Long standing restaurant within St Helier, Jersey offering several menu choices
Editor’s note: review conducted at time of venue holding a Michelin star – venue subsequently renamed to Samphire and demoted in the 2020 Michelin guide.
As at time of writing, Ormer is one of three Michelin starred restaurants on the island of Jersey. Ormer was my lunch venue for this visit to the island and aside from the slightly formal interior décor, this represented a superb value for money option and a prime example of where I would steer someone to be less intimidated about Michelin starred dining for the hugely reasonable set menu lunch at £27 for 3 courses plus opening snacks. As ever, more detail on the meal at the below button, but ultimately, no bad issues here at all on the food and I was indeed delighted to see the definitive Jersey Royal potatoes proudly served as a side, glazed in butter and decorated in mint.
From local fields in Jersey, barely 3 weeks in to the ‘tattie’ season, with a pleasing and well crafted meal at the price, it really was everything that you could wish for at a Michelin starred eatery. I must get to the London branch at some stage seeing as though Exec Chef Shaun Rankin has had that opened in Mayfair since Oct last year!
An interesting trip to Jersey in general, where I learned that non-standardised taxis are horrendously expensive (worse than london), you can get from end of the island to the other in roughly 30 minutes by road, no matter what you earn, your tax bracket is a mere 20% and the islanders don’t consider themselves part of the UK – fact, according to one of my trusted cabbies.
This set menu lunch was a pleasing affair because it felt (and was) skillfully delivered but wasn’t stuffy or too small as a result – very often set menus are the size they are due to the price and a restaurant will barely make much money from these lunches but this was certainly substantial enough. I was particularly impressed with the one course, one glass of wine in one hour lunch time express menu for £19. This would no doubt include a snack and bread and with water and wine is a wonderful option to offer.
A couple of savoury chiros which were freshly made and warm had a good fragrance of parmesan inside and grated on top as opening snacks. Brown and white home made breads came warmed as well as some marvellously golden Jersey butter that practically made the bread the excuse to have this.
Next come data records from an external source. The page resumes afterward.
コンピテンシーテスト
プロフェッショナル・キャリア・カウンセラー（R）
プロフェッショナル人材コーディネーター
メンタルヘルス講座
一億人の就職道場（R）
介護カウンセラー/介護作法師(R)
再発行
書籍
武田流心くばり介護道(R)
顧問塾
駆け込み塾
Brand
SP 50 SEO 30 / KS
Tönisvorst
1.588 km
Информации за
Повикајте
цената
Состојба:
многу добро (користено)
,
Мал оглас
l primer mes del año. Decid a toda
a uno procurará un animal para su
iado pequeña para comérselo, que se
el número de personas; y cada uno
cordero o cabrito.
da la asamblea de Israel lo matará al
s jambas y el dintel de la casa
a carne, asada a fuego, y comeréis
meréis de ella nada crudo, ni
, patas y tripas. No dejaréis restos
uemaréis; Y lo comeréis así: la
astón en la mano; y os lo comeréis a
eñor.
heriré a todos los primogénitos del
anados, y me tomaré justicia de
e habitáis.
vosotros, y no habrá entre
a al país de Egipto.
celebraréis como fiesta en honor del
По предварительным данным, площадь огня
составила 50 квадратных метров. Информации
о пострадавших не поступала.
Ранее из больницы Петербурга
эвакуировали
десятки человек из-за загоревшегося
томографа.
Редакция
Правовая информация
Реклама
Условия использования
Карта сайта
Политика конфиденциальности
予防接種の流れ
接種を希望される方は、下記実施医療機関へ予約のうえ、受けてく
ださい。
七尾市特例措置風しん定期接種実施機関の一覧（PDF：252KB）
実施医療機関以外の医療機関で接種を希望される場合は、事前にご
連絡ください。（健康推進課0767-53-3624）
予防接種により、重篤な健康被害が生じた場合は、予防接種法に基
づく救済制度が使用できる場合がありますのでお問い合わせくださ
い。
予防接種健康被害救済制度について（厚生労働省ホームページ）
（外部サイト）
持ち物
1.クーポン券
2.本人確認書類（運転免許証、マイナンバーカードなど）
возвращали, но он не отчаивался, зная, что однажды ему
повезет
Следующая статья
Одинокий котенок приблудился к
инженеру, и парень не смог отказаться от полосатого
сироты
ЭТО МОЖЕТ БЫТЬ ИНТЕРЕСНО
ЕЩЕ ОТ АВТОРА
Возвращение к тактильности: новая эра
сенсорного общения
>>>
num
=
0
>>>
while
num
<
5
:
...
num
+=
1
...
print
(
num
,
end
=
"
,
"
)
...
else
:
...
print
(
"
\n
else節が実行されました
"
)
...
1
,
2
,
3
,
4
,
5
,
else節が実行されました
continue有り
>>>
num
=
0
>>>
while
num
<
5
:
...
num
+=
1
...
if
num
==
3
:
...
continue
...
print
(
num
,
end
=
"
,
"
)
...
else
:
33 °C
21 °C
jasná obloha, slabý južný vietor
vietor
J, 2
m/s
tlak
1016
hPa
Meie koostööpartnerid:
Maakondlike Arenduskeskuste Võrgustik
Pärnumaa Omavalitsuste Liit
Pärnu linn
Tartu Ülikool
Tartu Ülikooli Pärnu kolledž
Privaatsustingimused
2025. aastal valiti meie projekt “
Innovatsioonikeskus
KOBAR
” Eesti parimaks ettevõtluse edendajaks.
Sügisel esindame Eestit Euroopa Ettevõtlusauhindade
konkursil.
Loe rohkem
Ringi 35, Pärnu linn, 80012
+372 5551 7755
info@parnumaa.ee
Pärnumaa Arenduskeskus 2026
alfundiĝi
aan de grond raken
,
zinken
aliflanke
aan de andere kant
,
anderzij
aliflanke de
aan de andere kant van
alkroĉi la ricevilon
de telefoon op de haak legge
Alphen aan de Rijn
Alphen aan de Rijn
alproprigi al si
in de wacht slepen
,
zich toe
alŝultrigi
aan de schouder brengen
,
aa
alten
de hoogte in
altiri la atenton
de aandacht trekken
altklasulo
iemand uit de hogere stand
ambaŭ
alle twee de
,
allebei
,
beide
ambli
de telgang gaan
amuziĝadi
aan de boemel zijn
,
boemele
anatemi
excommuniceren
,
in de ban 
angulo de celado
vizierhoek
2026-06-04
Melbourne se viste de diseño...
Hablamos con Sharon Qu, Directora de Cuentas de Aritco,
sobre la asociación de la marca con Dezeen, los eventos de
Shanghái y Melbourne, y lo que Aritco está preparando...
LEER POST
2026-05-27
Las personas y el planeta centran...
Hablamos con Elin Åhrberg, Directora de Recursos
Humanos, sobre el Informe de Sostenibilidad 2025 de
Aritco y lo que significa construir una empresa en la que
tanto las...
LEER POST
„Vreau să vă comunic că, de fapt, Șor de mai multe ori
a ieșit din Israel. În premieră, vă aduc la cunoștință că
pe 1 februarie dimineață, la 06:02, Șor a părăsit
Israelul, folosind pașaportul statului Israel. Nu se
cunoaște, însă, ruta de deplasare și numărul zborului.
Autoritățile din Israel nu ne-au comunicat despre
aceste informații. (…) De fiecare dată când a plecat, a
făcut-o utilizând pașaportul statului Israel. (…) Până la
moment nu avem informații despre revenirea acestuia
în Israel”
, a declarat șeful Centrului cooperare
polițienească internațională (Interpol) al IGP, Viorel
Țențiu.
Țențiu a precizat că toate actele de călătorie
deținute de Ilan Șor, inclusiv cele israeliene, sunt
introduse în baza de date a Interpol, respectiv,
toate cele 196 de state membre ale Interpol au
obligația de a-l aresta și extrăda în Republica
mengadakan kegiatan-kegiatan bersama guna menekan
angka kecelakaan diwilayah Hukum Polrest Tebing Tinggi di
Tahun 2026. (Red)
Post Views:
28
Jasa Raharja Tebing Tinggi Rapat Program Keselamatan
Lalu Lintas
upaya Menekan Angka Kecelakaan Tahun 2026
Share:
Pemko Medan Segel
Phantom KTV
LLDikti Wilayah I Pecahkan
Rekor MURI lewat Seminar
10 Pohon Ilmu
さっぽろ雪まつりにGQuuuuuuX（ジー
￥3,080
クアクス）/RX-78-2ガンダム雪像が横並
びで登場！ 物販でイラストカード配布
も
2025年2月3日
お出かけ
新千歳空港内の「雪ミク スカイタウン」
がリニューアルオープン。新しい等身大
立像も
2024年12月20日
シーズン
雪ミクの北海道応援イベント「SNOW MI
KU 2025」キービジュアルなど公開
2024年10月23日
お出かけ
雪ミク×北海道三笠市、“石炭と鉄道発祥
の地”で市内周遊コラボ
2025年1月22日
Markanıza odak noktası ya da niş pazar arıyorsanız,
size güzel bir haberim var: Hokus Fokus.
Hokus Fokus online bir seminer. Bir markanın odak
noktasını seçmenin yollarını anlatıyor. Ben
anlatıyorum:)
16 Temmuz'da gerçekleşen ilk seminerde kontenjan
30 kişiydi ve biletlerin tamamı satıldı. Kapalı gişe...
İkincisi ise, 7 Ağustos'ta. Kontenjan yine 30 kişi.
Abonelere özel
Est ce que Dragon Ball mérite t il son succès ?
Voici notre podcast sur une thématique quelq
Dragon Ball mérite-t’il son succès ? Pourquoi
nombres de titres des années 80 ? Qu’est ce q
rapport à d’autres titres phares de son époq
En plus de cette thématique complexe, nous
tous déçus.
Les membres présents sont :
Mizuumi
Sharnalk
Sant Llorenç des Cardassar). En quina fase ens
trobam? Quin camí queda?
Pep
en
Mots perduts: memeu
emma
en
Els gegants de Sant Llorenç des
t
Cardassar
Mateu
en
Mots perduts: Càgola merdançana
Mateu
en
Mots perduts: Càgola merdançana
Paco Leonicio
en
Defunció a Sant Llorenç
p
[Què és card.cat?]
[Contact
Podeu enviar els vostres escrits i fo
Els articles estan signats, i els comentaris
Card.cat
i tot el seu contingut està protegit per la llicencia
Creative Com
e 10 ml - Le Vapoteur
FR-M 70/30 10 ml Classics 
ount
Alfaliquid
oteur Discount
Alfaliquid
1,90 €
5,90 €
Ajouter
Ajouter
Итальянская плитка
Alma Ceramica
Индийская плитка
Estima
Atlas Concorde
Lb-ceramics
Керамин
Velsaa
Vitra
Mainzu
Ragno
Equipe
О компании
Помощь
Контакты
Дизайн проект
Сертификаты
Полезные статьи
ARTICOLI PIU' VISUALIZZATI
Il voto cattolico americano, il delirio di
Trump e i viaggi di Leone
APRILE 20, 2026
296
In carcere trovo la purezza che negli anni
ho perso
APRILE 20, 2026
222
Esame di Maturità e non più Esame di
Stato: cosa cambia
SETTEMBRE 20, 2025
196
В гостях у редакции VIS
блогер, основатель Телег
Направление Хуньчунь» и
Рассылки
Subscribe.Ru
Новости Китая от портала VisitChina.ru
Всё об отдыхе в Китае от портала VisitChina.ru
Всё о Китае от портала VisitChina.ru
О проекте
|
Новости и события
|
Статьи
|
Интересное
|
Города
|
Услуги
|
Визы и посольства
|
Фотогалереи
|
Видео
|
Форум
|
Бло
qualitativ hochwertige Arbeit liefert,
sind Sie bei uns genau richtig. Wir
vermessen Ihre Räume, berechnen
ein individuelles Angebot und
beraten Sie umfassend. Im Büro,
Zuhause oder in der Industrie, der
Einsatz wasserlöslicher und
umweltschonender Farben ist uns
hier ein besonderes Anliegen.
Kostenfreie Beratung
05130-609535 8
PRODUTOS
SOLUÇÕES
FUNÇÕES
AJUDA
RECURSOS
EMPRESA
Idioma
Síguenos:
A very well chosen Sauvignon Blanc from Italy was recommended by the Sommelier which went very well with the salmon tartare, the latter having a fair degree of sweetness from the ice cold cucumber sorbet. This was an interesting touch not had before with salmon tartare which, apart from nearly causing an ‘ice cream headache’ was a fresh flavour and compliment to the salmon. The cod main was great. Perfectly cooked, with a salty, crisp exterior, I could have had this on its own but as it happened, the chorizo was lovely touch to give it interest and even more seasoning and along with the avocado purée, it was a very good combination.
The Jersey potatoes were, understandably, as good as they as they come having been dug up that very morning from nearby fields as this makes it considerably easier to wash for one. The head chef (Lee Smith) regailed to me afterwards that this was the other bonus of having from the ground literally hours before, in that the soil simply falls off when washing as opposed to potatoes that have been allowed to store for a week or two which need brillo pads, up to industrial sanders to clean off properly.
Finally, the strawberry soufflé was lovely and strong sweetness was just about dealt with by cucumber ice cream which was a pleasantly fresh combination. I thought the strawberry coulis was a bit bland but a very nice decoration and supporting textural support to the soufflé none the less and the best thing on the dessert were perhaps the strawberries themselves being so utterly ripe, sweet and juicy….sorry Mr Soufflé, you were lovely but the strawberries just stole the show.
The staff kindly let me simply get on with things on my laptop in the upper terrace with coffees afterwards which came along with some nicely done macaroons and petit fours. Apart from having to continue to ward off a persistent pigeon obsessed with my sweets, sat in the enclosed terrace was a perfectly pleasant way to finish the meal and along with staff who continued to be attentive with routine visits up to the terrace (good hospitality), this rounded off a highly satisfying, value for money lunch that had a very good rate of return. I am now basically way more incentivised to get myself to Ormer in Mayfair and see how the format is at Flemmings Hotel and I have no doubt the a la carte and tasting menus at this restaurant would be exciting.